The nurse hands Meili an appointment form. ‘You’ll have a follow-up examination three months from now, to check that the IUD hasn’t fallen out or been deliberately removed,’ she says. ‘Any woman who attempts to take out their IUD, even if it’s causing them pain, will be fined five hundred yuan.’

‘You may suffer cramps, nausea and light bleeding, but these side effects are usually only temporary,’ the doctor says, removing her face mask and revealing her brightly painted lips.

The nurse continues to fill in the examination report. ‘Did you say her vaginal ridges have flattened out?’ she asks, glancing up at the doctor.

Meili watches the bloodstained speculum being tossed into the bin and hears her cervix release a last thread of air before closing its entrance gate.

Keywords: Willow Branches,

KEYWORDS: willow branches, dead chick, chicken wings, cotton fluffer, Three Nos, ox in a yoke.

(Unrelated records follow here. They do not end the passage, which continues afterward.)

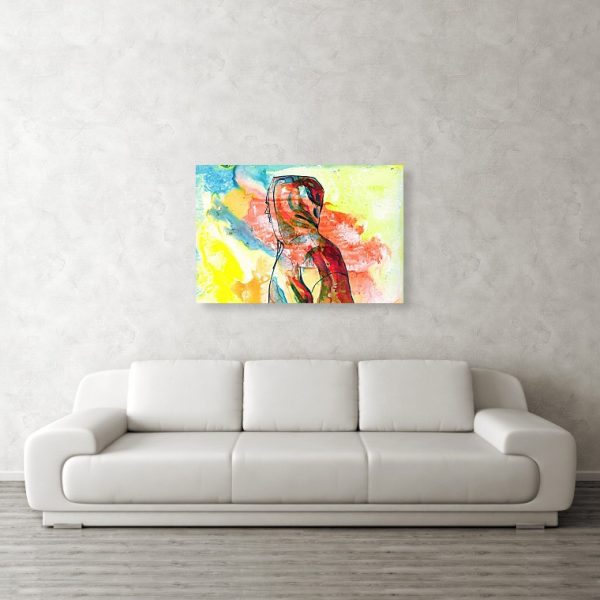 Where is `arm rest`? arm rest is located at coordinates (81, 417). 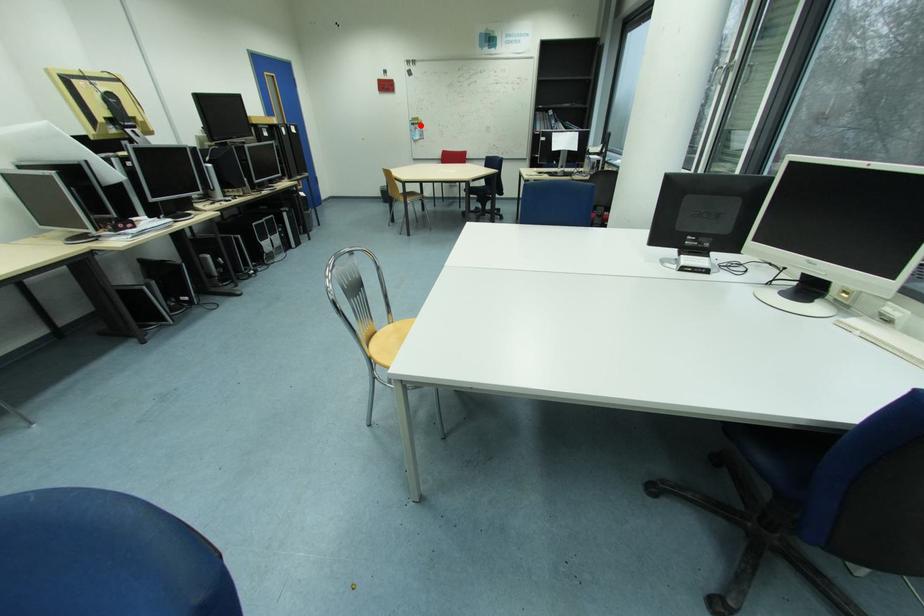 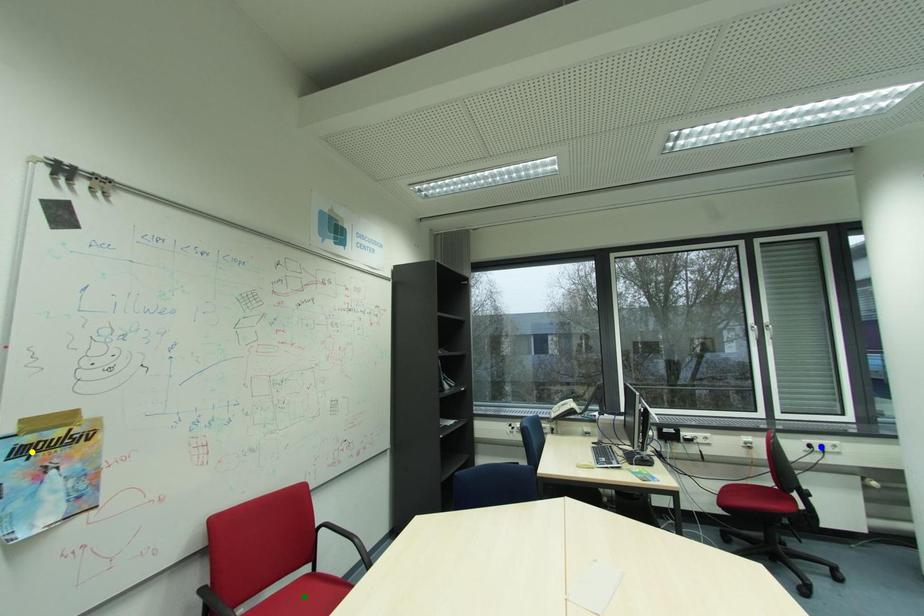 Question: I am providing you with two images of the same scene from different viewpoints. A red point is marked on the first image. You are given multiple points on the second image. Can you choose the point in image 2 that corresponds to the point in image 1?

Choices:
 (A) blue point
 (B) yellow point
 (C) green point

Answer: (B) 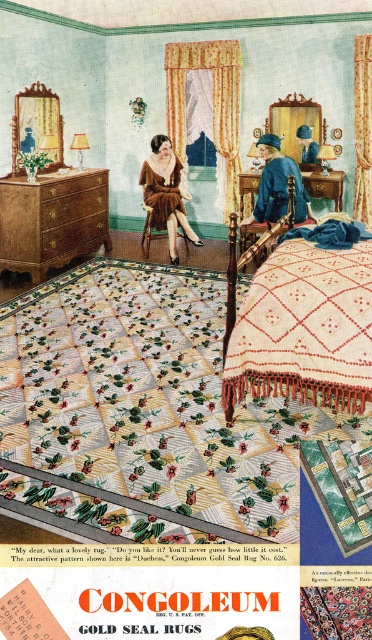 You are organizing a closet and see the white knitted blanket at center and the fuzzy brown fur coat at center. Which item is on top of the other?

The fuzzy brown fur coat at center is on top of the white knitted blanket at center because the white knitted blanket at center is positioned under the fuzzy brown fur coat at center.

You are organizing a small gathering in the bedroom depicted in the image. You need to place a decorative pillow between the white knitted blanket at center and the fuzzy brown fur coat at center. Since both items are at the center, which one should you place the pillow closer to to ensure it fits within the available space?

You should place the decorative pillow closer to the fuzzy brown fur coat at center because the white knitted blanket at center is wider, leaving less space between them. The pillow should be positioned near the narrower item to accommodate the space.

You are standing in the vintage Congoleum Gold Seal Rugs advertisement bedroom scene. You see two points marked in the image. Which point is closer to you, point at [255,416] or point at [279,140]?

Point at [255,416] is closer to you because it is in front of point at [279,140] according to the spatial arrangement in the image. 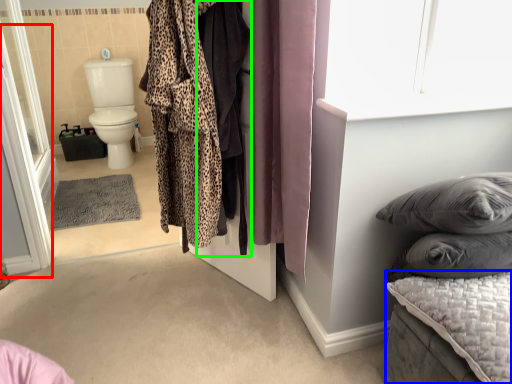 Question: Considering the real-world distances, which object is farthest from screen door (highlighted by a red box)? mattress (highlighted by a blue box) or cloak (highlighted by a green box)?

Choices:
 (A) mattress
 (B) cloak

Answer: (A) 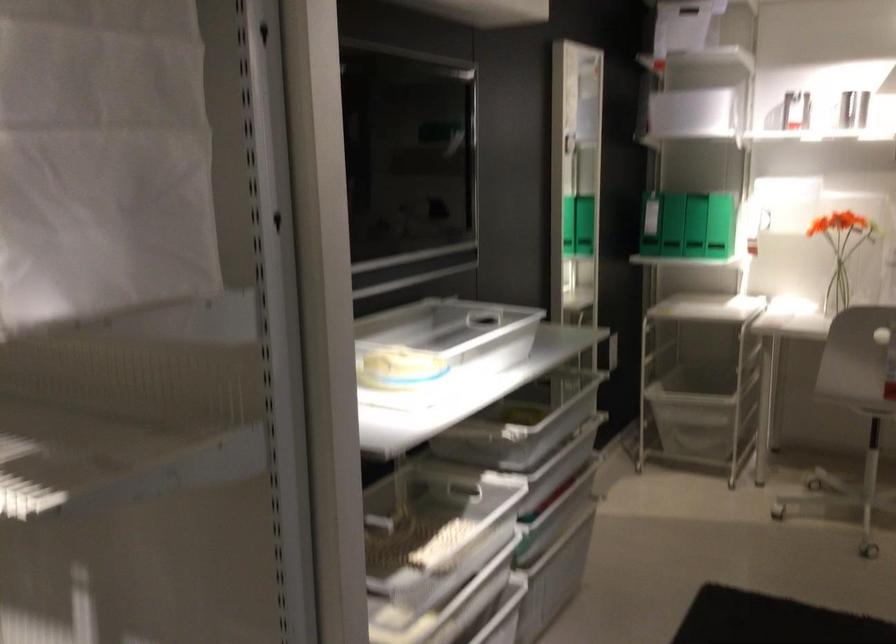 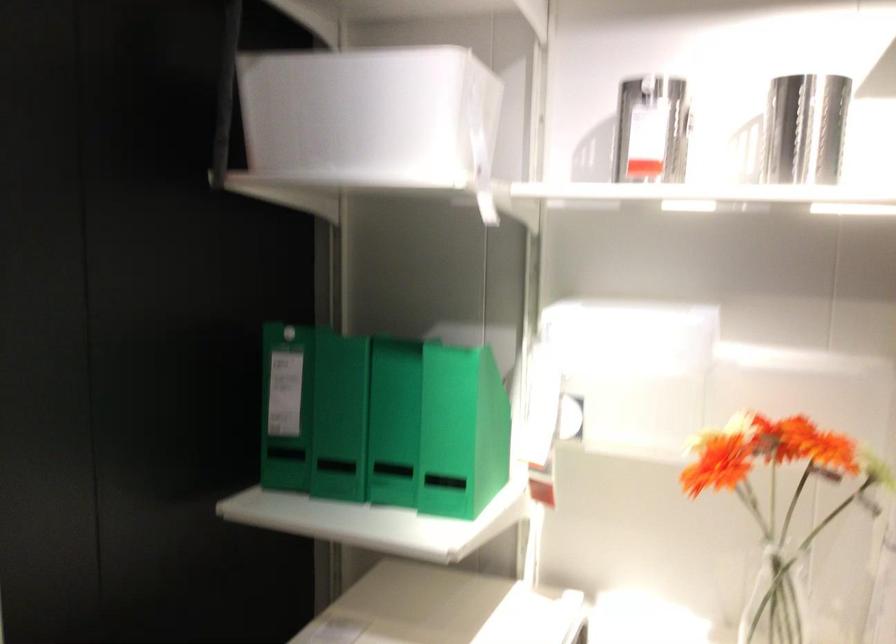 In a continuous first-person perspective shot, in which direction is the camera moving?

The movement direction of the cameraman is right, forward. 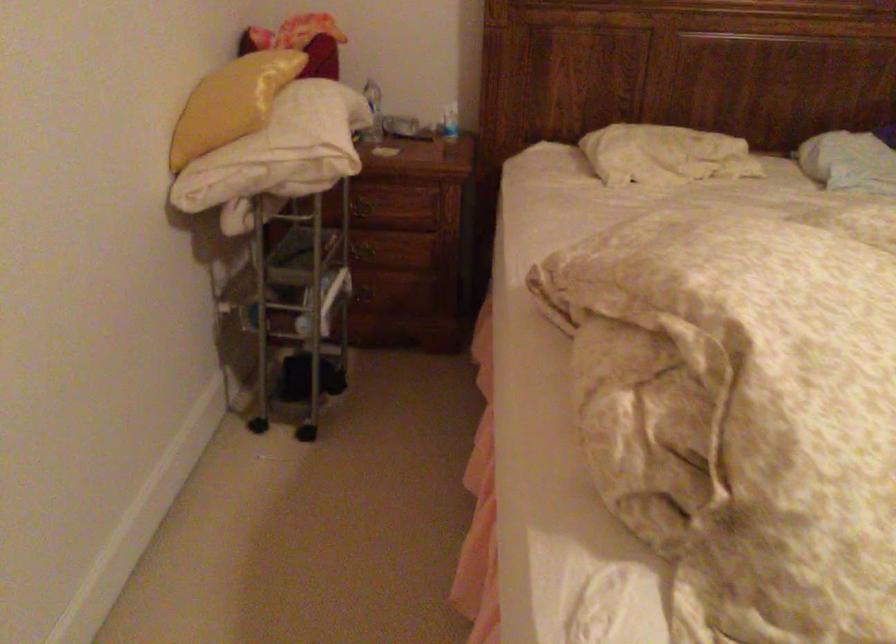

‘COME AND JOIN us, everyone. It’s my daughter’s birthday. Let me fill your glasses so we can drink to her health!’ Kongzi is sitting on a broken, legless office chair he found on the rubbish dump and has tied to a tree trunk with rope. The battery-operated strip light he bought today is suspended from branches overhead, lighting up the plates of food set out on wooden crates.